The Son chooses to humiliate himself and subsequently God chooses to compensate that humiliation with the Son's supreme exaltation. You see the extent of this compensation at line 311 in Book Three, page 265 near the bottom of the page. God says to the Son:
Here shalt thou sit incarnate, here shalt Reign
Both God and Man, Son both of God and Man,
Anointed universal King; all Power
I give thee, reign for ever, and assume
Thy Merits; under thee as Head Supreme
Thrones, Princedoms, Powers, Dominions I reduce…

To reward the Son for having sacrificed himself, the Father is going to give the Son all power. (Emphasis added)
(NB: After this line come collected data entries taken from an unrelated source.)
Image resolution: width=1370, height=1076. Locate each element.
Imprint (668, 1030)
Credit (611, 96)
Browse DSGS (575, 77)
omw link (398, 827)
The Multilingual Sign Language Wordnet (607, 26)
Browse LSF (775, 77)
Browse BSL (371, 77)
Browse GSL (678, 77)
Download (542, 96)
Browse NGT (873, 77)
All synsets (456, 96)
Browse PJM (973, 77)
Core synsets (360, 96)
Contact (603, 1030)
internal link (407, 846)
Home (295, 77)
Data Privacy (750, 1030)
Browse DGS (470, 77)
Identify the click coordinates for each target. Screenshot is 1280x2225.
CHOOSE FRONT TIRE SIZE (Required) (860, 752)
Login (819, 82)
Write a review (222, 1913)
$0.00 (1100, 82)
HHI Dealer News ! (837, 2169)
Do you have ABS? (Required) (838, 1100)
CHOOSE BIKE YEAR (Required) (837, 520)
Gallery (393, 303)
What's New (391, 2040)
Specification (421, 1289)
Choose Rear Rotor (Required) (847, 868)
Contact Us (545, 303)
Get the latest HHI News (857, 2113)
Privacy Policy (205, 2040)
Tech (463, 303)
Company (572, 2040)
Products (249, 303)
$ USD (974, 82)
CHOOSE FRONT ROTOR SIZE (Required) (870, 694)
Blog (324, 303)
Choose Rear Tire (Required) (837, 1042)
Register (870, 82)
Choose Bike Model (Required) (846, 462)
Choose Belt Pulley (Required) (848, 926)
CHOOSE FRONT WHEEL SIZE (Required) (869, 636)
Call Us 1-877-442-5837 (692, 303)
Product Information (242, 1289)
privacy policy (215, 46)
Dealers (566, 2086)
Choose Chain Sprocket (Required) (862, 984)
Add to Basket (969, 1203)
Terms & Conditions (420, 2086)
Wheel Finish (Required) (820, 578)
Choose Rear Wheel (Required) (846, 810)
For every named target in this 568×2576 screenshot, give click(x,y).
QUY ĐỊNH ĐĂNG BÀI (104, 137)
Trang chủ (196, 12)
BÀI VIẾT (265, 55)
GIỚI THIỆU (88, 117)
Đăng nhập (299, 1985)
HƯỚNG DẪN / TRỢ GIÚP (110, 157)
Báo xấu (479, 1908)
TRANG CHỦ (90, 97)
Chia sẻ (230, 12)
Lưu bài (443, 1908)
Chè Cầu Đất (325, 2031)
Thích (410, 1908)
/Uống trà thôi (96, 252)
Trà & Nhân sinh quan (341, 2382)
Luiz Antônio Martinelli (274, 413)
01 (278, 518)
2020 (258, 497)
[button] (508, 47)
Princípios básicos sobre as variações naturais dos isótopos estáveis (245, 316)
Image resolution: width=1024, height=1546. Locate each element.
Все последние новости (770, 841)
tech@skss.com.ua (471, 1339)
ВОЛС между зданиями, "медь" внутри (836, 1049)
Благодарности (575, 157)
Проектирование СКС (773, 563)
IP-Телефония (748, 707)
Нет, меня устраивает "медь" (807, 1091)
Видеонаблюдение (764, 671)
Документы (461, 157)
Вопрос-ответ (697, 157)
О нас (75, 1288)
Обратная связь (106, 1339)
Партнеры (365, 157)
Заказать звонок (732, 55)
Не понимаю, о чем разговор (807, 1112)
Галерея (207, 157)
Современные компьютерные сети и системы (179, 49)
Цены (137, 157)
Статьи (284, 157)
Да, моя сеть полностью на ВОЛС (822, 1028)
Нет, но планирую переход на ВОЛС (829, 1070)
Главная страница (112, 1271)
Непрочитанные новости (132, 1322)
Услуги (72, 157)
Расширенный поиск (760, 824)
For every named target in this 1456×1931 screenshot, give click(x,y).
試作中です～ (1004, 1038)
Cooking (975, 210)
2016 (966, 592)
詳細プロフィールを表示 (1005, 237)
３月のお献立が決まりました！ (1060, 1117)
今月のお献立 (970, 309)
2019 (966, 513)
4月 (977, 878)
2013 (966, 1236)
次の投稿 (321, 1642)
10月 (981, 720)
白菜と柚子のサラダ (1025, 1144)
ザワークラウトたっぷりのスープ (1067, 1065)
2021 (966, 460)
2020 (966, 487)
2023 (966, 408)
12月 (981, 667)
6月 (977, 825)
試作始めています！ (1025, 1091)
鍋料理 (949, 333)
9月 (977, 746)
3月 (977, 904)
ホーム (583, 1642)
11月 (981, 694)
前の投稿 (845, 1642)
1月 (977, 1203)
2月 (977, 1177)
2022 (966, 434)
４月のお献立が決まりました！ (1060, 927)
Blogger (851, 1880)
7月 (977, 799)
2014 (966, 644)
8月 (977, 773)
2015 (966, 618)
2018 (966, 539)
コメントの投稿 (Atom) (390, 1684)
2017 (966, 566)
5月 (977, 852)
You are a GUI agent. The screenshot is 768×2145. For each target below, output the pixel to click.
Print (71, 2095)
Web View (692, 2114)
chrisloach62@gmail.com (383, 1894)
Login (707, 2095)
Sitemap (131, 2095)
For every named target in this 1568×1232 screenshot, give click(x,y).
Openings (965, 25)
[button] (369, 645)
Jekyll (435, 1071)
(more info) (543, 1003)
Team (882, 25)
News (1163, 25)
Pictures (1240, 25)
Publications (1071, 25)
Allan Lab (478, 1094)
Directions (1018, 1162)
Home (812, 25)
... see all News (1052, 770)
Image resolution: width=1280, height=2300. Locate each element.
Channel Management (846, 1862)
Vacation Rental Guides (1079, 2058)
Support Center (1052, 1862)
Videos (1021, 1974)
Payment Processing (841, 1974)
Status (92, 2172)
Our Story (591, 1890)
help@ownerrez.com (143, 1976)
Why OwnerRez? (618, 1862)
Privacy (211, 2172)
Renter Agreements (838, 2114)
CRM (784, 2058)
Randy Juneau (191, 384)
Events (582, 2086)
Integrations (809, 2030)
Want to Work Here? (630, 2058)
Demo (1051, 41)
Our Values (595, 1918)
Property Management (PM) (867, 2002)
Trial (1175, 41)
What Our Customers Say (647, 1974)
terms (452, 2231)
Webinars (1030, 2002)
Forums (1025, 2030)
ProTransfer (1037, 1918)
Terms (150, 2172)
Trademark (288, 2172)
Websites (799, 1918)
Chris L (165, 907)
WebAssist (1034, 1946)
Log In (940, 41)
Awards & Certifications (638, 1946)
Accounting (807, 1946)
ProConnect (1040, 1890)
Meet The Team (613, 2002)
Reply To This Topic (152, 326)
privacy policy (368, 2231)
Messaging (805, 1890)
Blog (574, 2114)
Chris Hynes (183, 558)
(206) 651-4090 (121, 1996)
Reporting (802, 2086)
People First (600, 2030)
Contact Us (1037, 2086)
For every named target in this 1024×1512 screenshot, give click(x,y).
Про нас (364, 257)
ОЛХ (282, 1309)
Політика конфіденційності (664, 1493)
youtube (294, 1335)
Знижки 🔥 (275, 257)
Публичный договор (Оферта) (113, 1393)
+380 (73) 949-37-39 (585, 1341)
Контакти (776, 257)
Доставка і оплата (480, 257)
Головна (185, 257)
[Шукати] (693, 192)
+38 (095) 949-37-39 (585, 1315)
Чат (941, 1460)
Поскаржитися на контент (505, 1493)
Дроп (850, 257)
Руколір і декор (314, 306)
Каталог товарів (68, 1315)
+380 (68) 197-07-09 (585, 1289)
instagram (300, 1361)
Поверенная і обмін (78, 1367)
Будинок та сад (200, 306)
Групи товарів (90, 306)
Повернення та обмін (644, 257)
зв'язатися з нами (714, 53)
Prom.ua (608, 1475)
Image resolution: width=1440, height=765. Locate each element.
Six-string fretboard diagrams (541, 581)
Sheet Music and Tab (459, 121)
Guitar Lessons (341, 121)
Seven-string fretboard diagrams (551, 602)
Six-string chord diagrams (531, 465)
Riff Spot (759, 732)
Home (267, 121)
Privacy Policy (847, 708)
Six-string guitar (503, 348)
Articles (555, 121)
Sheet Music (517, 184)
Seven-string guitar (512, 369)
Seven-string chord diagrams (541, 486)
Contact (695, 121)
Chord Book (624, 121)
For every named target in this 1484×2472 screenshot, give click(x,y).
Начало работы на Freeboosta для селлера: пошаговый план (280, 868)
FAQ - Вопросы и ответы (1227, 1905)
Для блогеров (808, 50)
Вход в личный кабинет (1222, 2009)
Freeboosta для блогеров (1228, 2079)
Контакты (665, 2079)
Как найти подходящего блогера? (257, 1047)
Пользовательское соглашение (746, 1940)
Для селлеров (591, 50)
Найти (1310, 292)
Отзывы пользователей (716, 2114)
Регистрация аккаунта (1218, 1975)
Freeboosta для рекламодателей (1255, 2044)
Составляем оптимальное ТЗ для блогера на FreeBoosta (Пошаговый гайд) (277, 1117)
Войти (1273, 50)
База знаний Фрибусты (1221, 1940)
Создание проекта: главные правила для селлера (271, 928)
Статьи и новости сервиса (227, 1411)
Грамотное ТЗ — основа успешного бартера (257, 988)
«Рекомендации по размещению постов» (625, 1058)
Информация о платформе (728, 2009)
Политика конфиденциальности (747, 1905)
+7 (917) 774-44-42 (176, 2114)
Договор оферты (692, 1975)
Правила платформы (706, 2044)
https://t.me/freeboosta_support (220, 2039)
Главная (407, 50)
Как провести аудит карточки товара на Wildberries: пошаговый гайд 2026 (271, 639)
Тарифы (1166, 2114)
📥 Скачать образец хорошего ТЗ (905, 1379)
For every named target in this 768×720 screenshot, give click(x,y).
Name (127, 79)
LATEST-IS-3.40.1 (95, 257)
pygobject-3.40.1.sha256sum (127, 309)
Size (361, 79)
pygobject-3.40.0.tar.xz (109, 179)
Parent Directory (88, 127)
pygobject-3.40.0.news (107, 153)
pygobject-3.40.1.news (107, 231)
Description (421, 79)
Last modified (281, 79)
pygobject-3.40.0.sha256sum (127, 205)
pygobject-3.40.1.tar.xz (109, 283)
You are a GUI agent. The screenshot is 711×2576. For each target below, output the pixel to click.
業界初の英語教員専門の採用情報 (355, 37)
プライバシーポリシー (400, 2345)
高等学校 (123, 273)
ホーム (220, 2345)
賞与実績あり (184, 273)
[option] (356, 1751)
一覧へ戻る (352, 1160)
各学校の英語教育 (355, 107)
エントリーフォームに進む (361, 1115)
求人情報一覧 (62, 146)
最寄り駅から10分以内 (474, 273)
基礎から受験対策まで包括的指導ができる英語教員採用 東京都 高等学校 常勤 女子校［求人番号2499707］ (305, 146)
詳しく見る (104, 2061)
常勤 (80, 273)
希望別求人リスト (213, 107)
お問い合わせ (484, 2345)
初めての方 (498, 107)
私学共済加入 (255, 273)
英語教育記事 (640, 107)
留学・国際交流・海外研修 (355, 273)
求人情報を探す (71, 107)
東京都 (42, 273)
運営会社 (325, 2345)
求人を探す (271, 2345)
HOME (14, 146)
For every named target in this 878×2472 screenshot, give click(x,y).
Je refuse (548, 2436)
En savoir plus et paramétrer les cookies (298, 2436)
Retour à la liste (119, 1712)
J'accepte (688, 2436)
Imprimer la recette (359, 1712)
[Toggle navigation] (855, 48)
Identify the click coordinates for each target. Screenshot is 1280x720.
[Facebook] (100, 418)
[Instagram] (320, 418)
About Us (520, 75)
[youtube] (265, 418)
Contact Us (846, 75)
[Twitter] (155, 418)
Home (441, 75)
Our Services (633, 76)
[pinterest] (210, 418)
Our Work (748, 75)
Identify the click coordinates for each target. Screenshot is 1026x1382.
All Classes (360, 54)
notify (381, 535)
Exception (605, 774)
This rewarding of the son was viewed by William Empson as a form of abdication. More on Empson, and on "Milton's God," here. Empson's views were admired and pilloried by various readers. He defended his interpretation in a 1978 letter to the NYRB, which in part reads:
The chief new defense invented for God is that he intends to resign, and will do so as soon as he conscientiously can, as soon as a workable alternative to his rule has been prepared. God is at his worst when we first hear from him, early in Book III, but he is soon won over by the Son and speaks with magnificent generosity, then as on all later occasions, when he foresees his eventual abdication. But somehow, and Milton can hardly be expected to explain why (p. 145), the necessary political lay-out could only be attained through a long and painful training for both men and angels, with many casualties. Naturally God is bad when he acts as a dictator, because dictatorship is inherently bad, but he knows, as Cromwell had known, that he must labor to build a situation that makes democracy possible. No wonder the recitation of history is so dismal in the last two books. ... 
Christopher Hill gives me welcome support for the idea that God is going to abdicate, saying that it is found in a number of Ranters and suchlike bold men. But they seem to have expected a kind of palace revolution, whereas Milton presents it as a plan which the Creator has been evolving since the start of time.